--- START ---

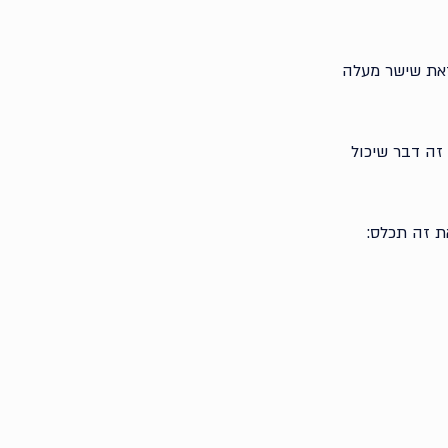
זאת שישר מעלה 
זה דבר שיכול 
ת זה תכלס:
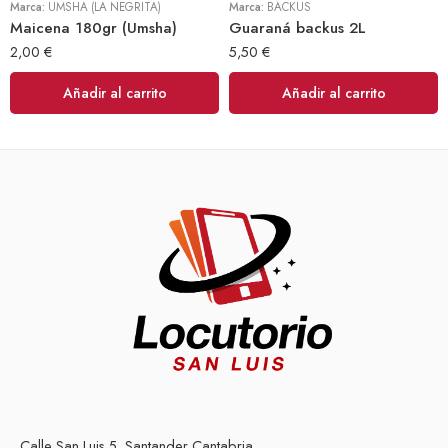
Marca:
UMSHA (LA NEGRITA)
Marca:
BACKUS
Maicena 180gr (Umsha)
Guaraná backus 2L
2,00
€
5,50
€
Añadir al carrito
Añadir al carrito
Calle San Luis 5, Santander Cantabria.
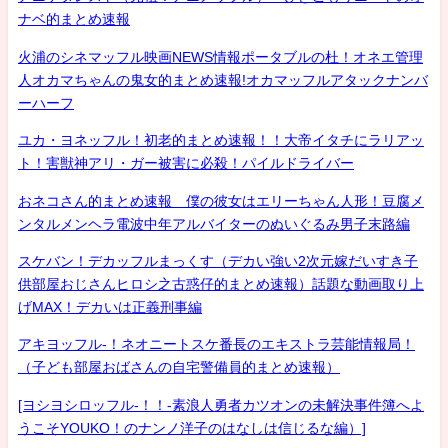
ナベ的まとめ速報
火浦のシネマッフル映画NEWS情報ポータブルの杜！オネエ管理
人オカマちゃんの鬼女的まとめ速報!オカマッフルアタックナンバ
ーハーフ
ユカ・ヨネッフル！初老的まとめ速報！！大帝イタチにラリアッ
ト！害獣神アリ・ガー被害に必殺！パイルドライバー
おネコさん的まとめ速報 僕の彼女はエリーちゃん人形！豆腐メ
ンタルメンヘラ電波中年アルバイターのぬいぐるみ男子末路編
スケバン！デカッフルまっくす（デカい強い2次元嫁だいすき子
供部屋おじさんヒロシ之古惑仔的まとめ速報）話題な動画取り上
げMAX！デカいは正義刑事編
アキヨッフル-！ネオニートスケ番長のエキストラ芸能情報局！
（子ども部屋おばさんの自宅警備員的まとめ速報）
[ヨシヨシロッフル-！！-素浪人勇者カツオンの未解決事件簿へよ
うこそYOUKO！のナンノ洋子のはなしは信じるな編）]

--- END ---
--- START ---

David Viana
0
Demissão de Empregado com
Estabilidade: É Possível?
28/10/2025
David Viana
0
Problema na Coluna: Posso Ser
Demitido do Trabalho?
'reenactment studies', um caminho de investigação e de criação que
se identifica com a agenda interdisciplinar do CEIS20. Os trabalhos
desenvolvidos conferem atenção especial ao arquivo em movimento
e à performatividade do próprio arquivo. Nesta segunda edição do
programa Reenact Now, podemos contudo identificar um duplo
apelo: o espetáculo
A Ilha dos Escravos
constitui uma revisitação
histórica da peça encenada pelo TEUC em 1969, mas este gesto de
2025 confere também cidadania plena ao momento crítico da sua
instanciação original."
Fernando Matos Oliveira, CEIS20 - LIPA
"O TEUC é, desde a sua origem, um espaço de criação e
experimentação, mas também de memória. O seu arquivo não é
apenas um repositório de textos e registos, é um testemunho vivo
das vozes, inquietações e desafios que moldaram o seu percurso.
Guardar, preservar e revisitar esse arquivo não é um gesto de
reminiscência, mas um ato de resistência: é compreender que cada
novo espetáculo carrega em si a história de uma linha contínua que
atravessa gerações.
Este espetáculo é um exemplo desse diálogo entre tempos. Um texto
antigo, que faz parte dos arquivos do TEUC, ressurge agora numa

--- END ---
--- START ---

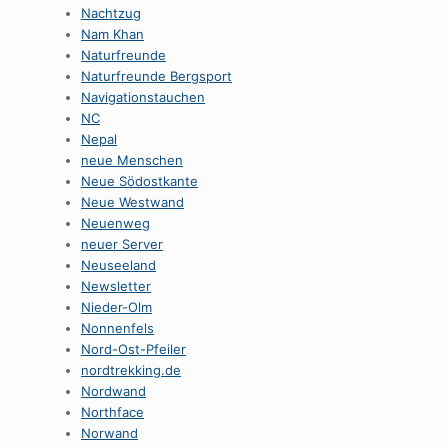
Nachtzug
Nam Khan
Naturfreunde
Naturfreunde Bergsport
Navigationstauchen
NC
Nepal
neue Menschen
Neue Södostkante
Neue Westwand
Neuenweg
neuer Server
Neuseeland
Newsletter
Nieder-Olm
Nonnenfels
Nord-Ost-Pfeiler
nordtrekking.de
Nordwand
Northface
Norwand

--- END ---

_Task item:_ Starting at the line above that contains "histórica da peça", repeat each line exactly up to and including the line that contains "antigo, que faz", and stop there.

_Final answer:_
histórica da peça encenada pelo TEUC em 1969, mas este gesto de
2025 confere também cidadania plena ao momento crítico da sua
instanciação original."
Fernando Matos Oliveira, CEIS20 - LIPA
"O TEUC é, desde a sua origem, um espaço de criação e
experimentação, mas também de memória. O seu arquivo não é
apenas um repositório de textos e registos, é um testemunho vivo
das vozes, inquietações e desafios que moldaram o seu percurso.
Guardar, preservar e revisitar esse arquivo não é um gesto de
reminiscência, mas um ato de resistência: é compreender que cada
novo espetáculo carrega em si a história de uma linha contínua que
atravessa gerações.
Este espetáculo é um exemplo desse diálogo entre tempos. Um texto
antigo, que faz parte dos arquivos do TEUC, ressurge agora numa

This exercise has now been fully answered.